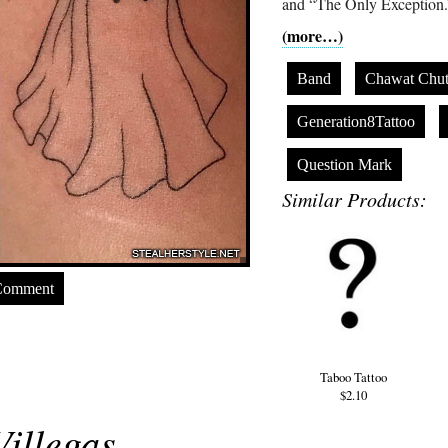
and “The Only Exception.
(more…)
Band
Chawat Chut
Generation8Tattoo
Question Mark
Similar Products:
Comment
Taboo Tattoo
$2.10
illegas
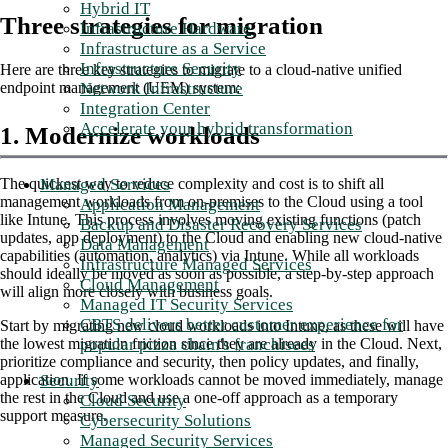
Hybrid IT
Three strategies for migration
Infrastructure Hardware
Infrastructure as a Service
Infrastructure Security
Here are three key strategies to migrate to a cloud-native unified
Network Infrastructure
endpoint management (UEM) system:
Integration Center
Accelerate your hybrid transformation
1. Modernize workloads
Managed Services
The quickest way to reduce complexity and cost is to shift all
management workloads from on-premises to the Cloud using a tool
Application Management
like Intune. This process involves moving existing functions (patch
Backup and Disaster Recovery Services
updates, app deployment) to the Cloud and enabling new cloud-native
Data Management
capabilities (automation, analytics) via Intune. While all workloads
Infrastructure Managed Services
should ideally be moved as soon as possible, a step-by-step approach
Cloud Management
will align more closely with business goals.
Managed IT Security Services
CBTS delivers better customer experience for
Start by migrating new cloud workloads into Intune, as these will have
popular pizza chain's franchisees
the lowest migration friction since they are already in the Cloud. Next,
prioritize compliance and security, then policy updates, and finally,
Security
application. If some workloads cannot be moved immediately, manage
the rest in the Cloud and use a one-off approach as a temporary
Cloud Security
support measure.
Cybersecurity Solutions
Managed Security Services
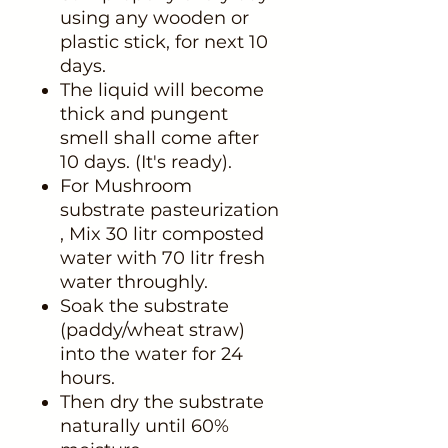
using any wooden or
plastic stick, for next 10
days.
The liquid will become
thick and pungent
smell shall come after
10 days. (It's ready).
For Mushroom
substrate pasteurization
, Mix 30 litr composted
water with 70 litr fresh
water throughly.
Soak the substrate
(paddy/wheat straw)
into the water for 24
hours.
Then dry the substrate
naturally until 60%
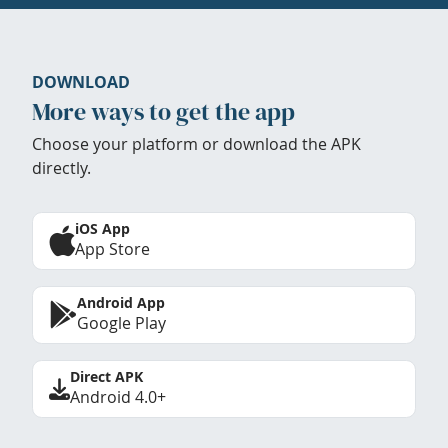
DOWNLOAD
More ways to get the app
Choose your platform or download the APK
directly.
iOS App
App Store
Android App
Google Play
Direct APK
Android 4.0+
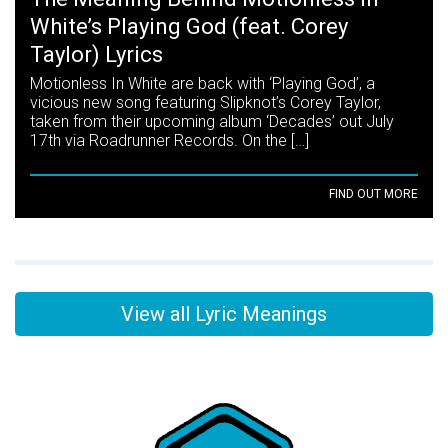
White’s Playing God (feat. Corey
Taylor) Lyrics
Motionless In White are back with ‘Playing God’, a
vicious new song featuring Slipknot’s Corey Taylor,
taken from their upcoming album ‘Decades’ out July
17th via Roadrunner Records. On the […]
FIND OUT MORE
View all Lyric Meanings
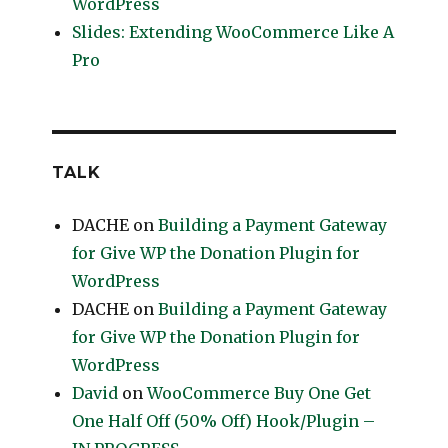
WordPress
Slides: Extending WooCommerce Like A
Pro
TALK
DACHE
on
Building a Payment Gateway
for Give WP the Donation Plugin for
WordPress
DACHE
on
Building a Payment Gateway
for Give WP the Donation Plugin for
WordPress
David
on
WooCommerce Buy One Get
One Half Off (50% Off) Hook/Plugin –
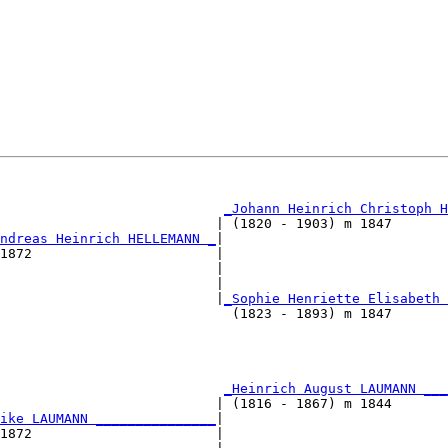
                                                        
_Johann Heinrich Christoph H
                           | (1820 - 1903) m 1847       
ndreas Heinrich HELLEMANN _
|

1872                       |

                           |                            
                           |                            
                           |
_Sophie Henriette Elisabeth 
                             (1823 - 1893) m 1847       
                                                        
                                                        
                            
_Heinrich August LAUMANN ___
                           | (1816 - 1867) m 1844       
ike LAUMANN _______________
|

1872                       |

▶ **Problem details**:
What is needed here is an exact copy of every record, with the pictures left out.

▶ **Response to the task**:
and “The Only Exception.
(more…)
Band
Chawat Chut
Generation8Tattoo
Question Mark
Similar Products:
Comment
Taboo Tattoo
$2.10
illegas
Hybrid IT
Three strategies for migration
Infrastructure Hardware
Infrastructure as a Service
Infrastructure Security
Here are three key strategies to migrate to a cloud-native unified
Network Infrastructure
endpoint management (UEM) system:
Integration Center
Accelerate your hybrid transformation
1. Modernize workloads
Managed Services
The quickest way to reduce complexity and cost is to shift all
management workloads from on-premises to the Cloud using a tool
Application Management
like Intune. This process involves moving existing functions (patch
Backup and Disaster Recovery Services
updates, app deployment) to the Cloud and enabling new cloud-native
Data Management
capabilities (automation, analytics) via Intune. While all workloads
Infrastructure Managed Services
should ideally be moved as soon as possible, a step-by-step approach
Cloud Management
will align more closely with business goals.
Managed IT Security Services
CBTS delivers better customer experience for
Start by migrating new cloud workloads into Intune, as these will have
popular pizza chain's franchisees
the lowest migration friction since they are already in the Cloud. Next,
prioritize compliance and security, then policy updates, and finally,
Security
application. If some workloads cannot be moved immediately, manage
the rest in the Cloud and use a one-off approach as a temporary
Cloud Security
support measure.
Cybersecurity Solutions
Managed Security Services
using any wooden or
plastic stick, for next 10
days.
The liquid will become
thick and pungent
smell shall come after
10 days. (It's ready).
For Mushroom
substrate pasteurization
, Mix 30 litr composted
water with 70 litr fresh
water throughly.
Soak the substrate
(paddy/wheat straw)
into the water for 24
hours.
Then dry the substrate
naturally until 60%
DOWNLOAD
More ways to get the app
Choose your platform or download the APK
directly.
iOS App
App Store
Android App
Google Play
Direct APK
Android 4.0+
White’s Playing God (feat. Corey
Taylor) Lyrics
Motionless In White are back with ‘Playing God’, a
vicious new song featuring Slipknot’s Corey Taylor,
taken from their upcoming album ‘Decades’ out July
17th via Roadrunner Records. On the […]
FIND OUT MORE
View all Lyric Meanings
WordPress
Slides: Extending WooCommerce Like A
Pro
TALK
DACHE
on
Building a Payment Gateway
for Give WP the Donation Plugin for
WordPress
DACHE
on
Building a Payment Gateway
for Give WP the Donation Plugin for
WordPress
David
on
WooCommerce Buy One Get
One Half Off (50% Off) Hook/Plugin –
                                                        
_Johann Heinrich Christoph H
                           | (1820 - 1903) m 1847       
ndreas Heinrich HELLEMANN _
|

1872                       |

                           |                            
                           |                            
                           |
_Sophie Henriette Elisabeth 
                             (1823 - 1893) m 1847       
                                                        
                                                        
                            
_Heinrich August LAUMANN ___
                           | (1816 - 1867) m 1844       
ike LAUMANN _______________
|

1872                       |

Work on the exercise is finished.